Russia’s war in Ukraine could ‘fundamentally change’ global economic, political order – IMF

MOSCOW: Russian prosecutors on Tuesday called on Kremlin critic Alexei Navalny to serve 13 years in prison on fresh fraud charges.
Navalny, President Vladimir Putin’s most outspoken domestic critic, went to prison last year after surviving a poisoning attack with a Novichok nerve agent he blamed on the Kremlin.
He now faces embezzlement and contempt of court charges and is being tried in a prison colony outside Moscow where he is already serving a 2.5-year sentence.
Russian news agencies quoted prosecutor Nadezhda Tikhonova as saying: “I request that Navalny be sentenced to 13 years, followed by two years of probation.”
The prosecutor asked Navalny to be sent to a “strict regime” penal colony, which would put him in more harsh conditions with repeat offenders.
The prosecutor also called for him to pay a fine of 1.2 million rubles ($10,600 or 9,500 euros).
“You can’t put everyone in jail. Even if you ask for 113 years, you will not scare me or others like me,” Navalny said in court, his team wrote on social media.
The judge will deliver the verdict on March 22.
It was not immediately clear whether the 13 years would include Navalny’s sentence that he is currently serving.
Navalni spoke in court wearing his black prison uniform, which was watched by journalists via a video link.
The Mediajona news site reported that broadcasts were constantly being cut during his final speech.
In a statement later posted by supporters, Navalny said his speech focused on Russia’s military crackdown in Ukraine, calling it a “bloody cover-up for the failure of Putin’s regime”.
“Every person must act. In their own way, as they can, given the circumstances. But act, ”said Navalny.
In court, he referred to “wonderful woman” Marina Ovsiyannikova, who on Monday interrupted a state TV news broadcast holding an anti-war poster.
He told supporters that he was “completely fine” and was “only concerned about the fact that others are worrying about me.”
A prominent Navalny ally and former head of his now-banned regional offices, Leonid Volkov, said Russia is seeking Navalny’s life in prison.
“He was given a life sentence from the very beginning. As long as Putin is in the Kremlin,” Volkov said on Twitter.
Navalny’s spokeswoman Kira Yarmish said her sentence depends on “how long Putin has been in power.”

“Then we will do everything so that he does not remain in power for a long time,” said Yarmish.
Investigators accused Navalny of stealing several million dollars of personal use donations that were given to his political organizations.
Before being imprisoned, Navalny was Russia’s main opposition leader and his team often published investigations into the wealth of Russia’s elite, which were viewed millions of times on YouTube.
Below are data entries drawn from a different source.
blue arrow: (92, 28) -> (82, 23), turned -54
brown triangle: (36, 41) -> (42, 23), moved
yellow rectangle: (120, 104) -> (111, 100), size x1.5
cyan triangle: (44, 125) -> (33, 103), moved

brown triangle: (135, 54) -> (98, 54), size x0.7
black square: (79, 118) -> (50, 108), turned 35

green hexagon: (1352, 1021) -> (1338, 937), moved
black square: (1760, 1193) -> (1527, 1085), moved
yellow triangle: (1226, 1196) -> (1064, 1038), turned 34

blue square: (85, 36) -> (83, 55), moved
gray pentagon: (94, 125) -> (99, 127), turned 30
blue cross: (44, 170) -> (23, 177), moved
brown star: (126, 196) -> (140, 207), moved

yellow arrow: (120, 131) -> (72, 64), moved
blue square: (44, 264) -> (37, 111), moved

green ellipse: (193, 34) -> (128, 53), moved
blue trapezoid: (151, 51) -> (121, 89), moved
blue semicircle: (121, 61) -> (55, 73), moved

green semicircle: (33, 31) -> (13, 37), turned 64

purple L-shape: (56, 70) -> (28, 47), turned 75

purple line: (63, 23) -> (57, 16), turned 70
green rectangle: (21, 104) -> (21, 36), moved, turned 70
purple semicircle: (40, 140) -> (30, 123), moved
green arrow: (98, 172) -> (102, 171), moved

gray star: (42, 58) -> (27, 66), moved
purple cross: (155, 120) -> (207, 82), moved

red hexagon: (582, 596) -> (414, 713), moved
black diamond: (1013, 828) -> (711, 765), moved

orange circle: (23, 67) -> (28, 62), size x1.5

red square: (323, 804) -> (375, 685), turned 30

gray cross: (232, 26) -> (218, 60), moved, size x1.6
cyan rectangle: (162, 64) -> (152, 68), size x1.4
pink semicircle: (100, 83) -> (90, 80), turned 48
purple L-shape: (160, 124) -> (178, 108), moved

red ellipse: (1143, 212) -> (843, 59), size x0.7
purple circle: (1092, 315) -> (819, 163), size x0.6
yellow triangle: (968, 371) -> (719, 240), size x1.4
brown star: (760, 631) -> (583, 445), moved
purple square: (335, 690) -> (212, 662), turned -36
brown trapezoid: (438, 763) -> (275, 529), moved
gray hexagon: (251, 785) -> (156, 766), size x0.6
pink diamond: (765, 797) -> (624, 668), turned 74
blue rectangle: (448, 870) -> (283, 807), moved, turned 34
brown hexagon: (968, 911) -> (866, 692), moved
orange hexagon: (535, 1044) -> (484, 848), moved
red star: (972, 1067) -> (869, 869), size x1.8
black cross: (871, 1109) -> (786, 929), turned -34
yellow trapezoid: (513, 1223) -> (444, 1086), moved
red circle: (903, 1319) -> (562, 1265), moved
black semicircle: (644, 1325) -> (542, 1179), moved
Navalny’s 2020 poisoning with Novichok, a military-grade nerve agent, and his arrest on his return from rehabilitation in Germany last year sparked widespread condemnation abroad as well as sanctions from western capitals.
Following his arrest, Navalny’s political organizations across the country were declared “extremist” and closed, while several prominent aides fled Russia for fear of prosecution.
Russia, along with several declared foreign agents, has increased pressure on independent media and NGOs or closed for fear of prosecution.
Russia has passed a new law punishing up to 15 years in prison for “fake news” about its military operation in Ukraine.
In an effort to further control the information available to its domestic audience, Russia this month restricted access to Twitter, Facebook and Instagram, and blocked the websites of several independent news outlets.
On Instagram, Navalny condemned the conflict and called on his supporters to protest, despite the high likelihood of fines and arrest.
According to the independent monitor OVD-Info, over the past two weeks, about 15,000 people have been detained in demonstrations in Ukraine across Russia.